21 Kasım 2024
weather
13°
Twitter
Facebook
Instagram
Türkgün Gündem Akkuyu "nükleer tesis" statüsüne kavuştu

Akkuyu "nükleer tesis" statüsüne kavuştu

Türkiye'nin ilk nükleer santrali Akkuyu Nükleer Güç Santrali, yakıtın gelmesiyle "nükleer tesis" statüsüne kavuştu. Yapılacak ön testlerin ve hazırlıkların ardından ilk ünitenin devreye alınması planlanıyor. Nükleer enerjiden elektrik üretiminin gelecek yıl başlaması hedefleniyor.

3 Dakika
OKUNMA SÜRESİ
Akkuyu "nükleer tesis" statüsüne kavuştu

Akkuyu Nükleer Güç Santrali'nde kritik bir aşama daha geçildi. İlk ünitenin devreye alınması için geri sayımın başladığı projede, bugün taze nükleer yakıtın tesise gelmesiyle santral "nükleer tesis" statüsü kazandı. 

Cumhurbaşkanı Recep Tayyip Erdoğan ve Rusya Devlet Başkanı Vladimir Putin, Akkuyu Nükleer Güç Santrali İlk Nükleer Yakıt Getirme Töreni'ne canlı bağlantı ile katıldı.

"ELEKTRİK ÜRETİMİ 2024'TE"
Yakıtın tesliminden sonra yapılacak ön testlerin ve hazırlıkların ardından ilk ünitenin devreye alınması planlanıyor. Diğer 3 ünitenin de birer yıl arayla faaliyete geçmesi hedefleniyor.

Enerji ve Tabii Kaynaklar Bakanı Fatih Dönmez, gelecek yıl nükleer enerjiden elektrik üretiminin başlayacağını açıkladı.

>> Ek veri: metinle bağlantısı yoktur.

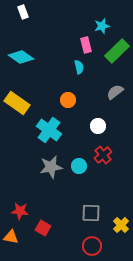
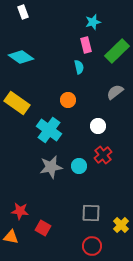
cyan star: moved 9 px left, 4 px up
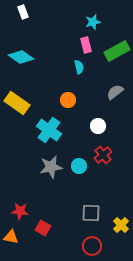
green rectangle: rotated 15 degrees clockwise
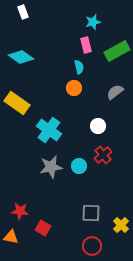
orange circle: moved 6 px right, 12 px up
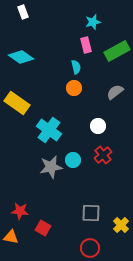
cyan semicircle: moved 3 px left
cyan circle: moved 6 px left, 6 px up
red circle: moved 2 px left, 2 px down
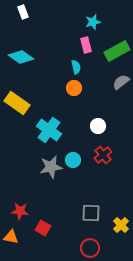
gray semicircle: moved 6 px right, 10 px up
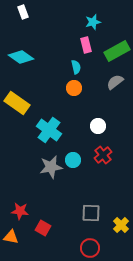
gray semicircle: moved 6 px left
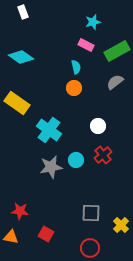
pink rectangle: rotated 49 degrees counterclockwise
cyan circle: moved 3 px right
red square: moved 3 px right, 6 px down
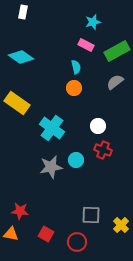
white rectangle: rotated 32 degrees clockwise
cyan cross: moved 3 px right, 2 px up
red cross: moved 5 px up; rotated 30 degrees counterclockwise
gray square: moved 2 px down
orange triangle: moved 3 px up
red circle: moved 13 px left, 6 px up
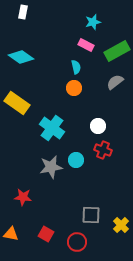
red star: moved 3 px right, 14 px up
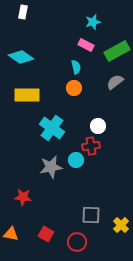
yellow rectangle: moved 10 px right, 8 px up; rotated 35 degrees counterclockwise
red cross: moved 12 px left, 4 px up; rotated 30 degrees counterclockwise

Türkiye'ye getirilecek yakıt çubukları, Akkuyu NGS'nin faaliyete geçmesiyle 1,5 yıl boyunca elektrik üretiminde kullanılacak. Kullanım ömrünü tamamlayan nükleer yakıt çubukları önce reaktör bölgesinde hazırlanan bir havuzda soğutma işlemine alınacak. Ardından da hazırlanan özel bir yerde muhafaza edilecek.

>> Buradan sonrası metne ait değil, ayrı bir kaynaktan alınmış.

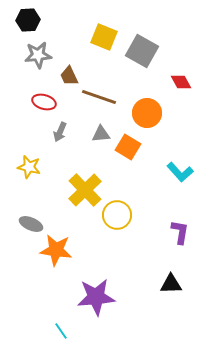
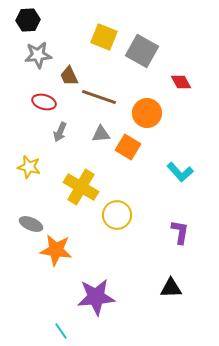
yellow cross: moved 4 px left, 3 px up; rotated 16 degrees counterclockwise
black triangle: moved 4 px down
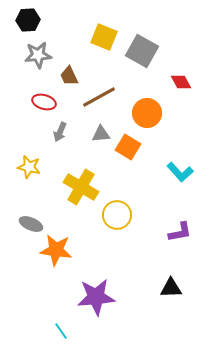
brown line: rotated 48 degrees counterclockwise
purple L-shape: rotated 70 degrees clockwise
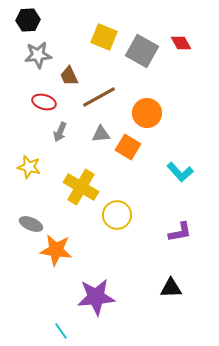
red diamond: moved 39 px up
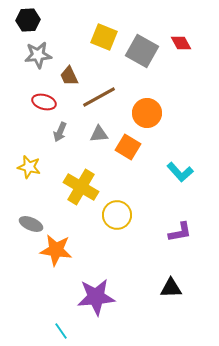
gray triangle: moved 2 px left
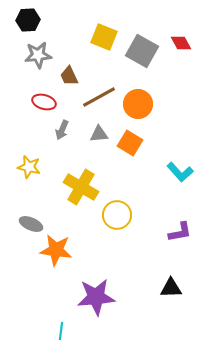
orange circle: moved 9 px left, 9 px up
gray arrow: moved 2 px right, 2 px up
orange square: moved 2 px right, 4 px up
cyan line: rotated 42 degrees clockwise
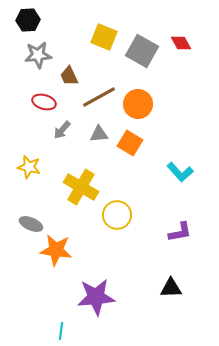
gray arrow: rotated 18 degrees clockwise
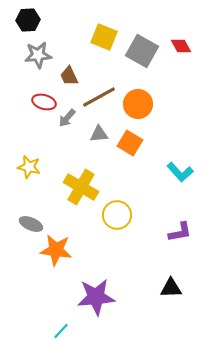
red diamond: moved 3 px down
gray arrow: moved 5 px right, 12 px up
cyan line: rotated 36 degrees clockwise
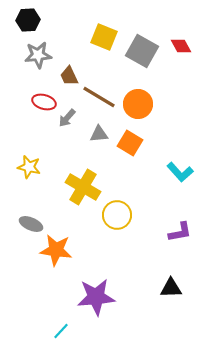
brown line: rotated 60 degrees clockwise
yellow cross: moved 2 px right
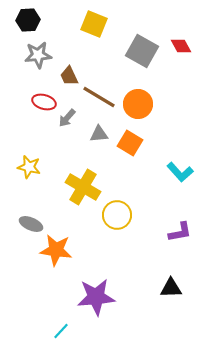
yellow square: moved 10 px left, 13 px up
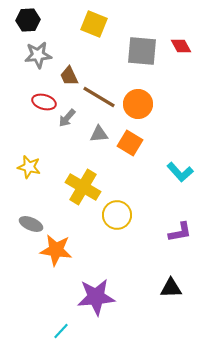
gray square: rotated 24 degrees counterclockwise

Yakıt çubuklarıyla kullanım süresince 124 bin 500 vagon kömürden elde edilen enerjiye eş değerde ısıdan, karbondioksit salımı olmaksızın elektrik üretilecek.

İNŞAAT 2018'DE BAŞLADI
Türkiye ile Rusya arasında 12 Mayıs 2010'da imzalanan hükümetler arası anlaşma kapsamında Mersin'in Gülnar ilçesine bağlı Büyükeceli bölgesinde yapımı devam eden Akkuyu NGS'nin birinci ünitesinin temeli, Cumhurbaşkanı Recep Tayyip Erdoğan ve Rusya Devlet Başkanı Vladimir Putin'in video konferans yöntemiyle katıldığı törenle 3 Nisan 2018'de atıldı. Böylece, ilk ünitenin inşasına ilişkin tam kapsamlı inşaat çalışmaları resmen başladı.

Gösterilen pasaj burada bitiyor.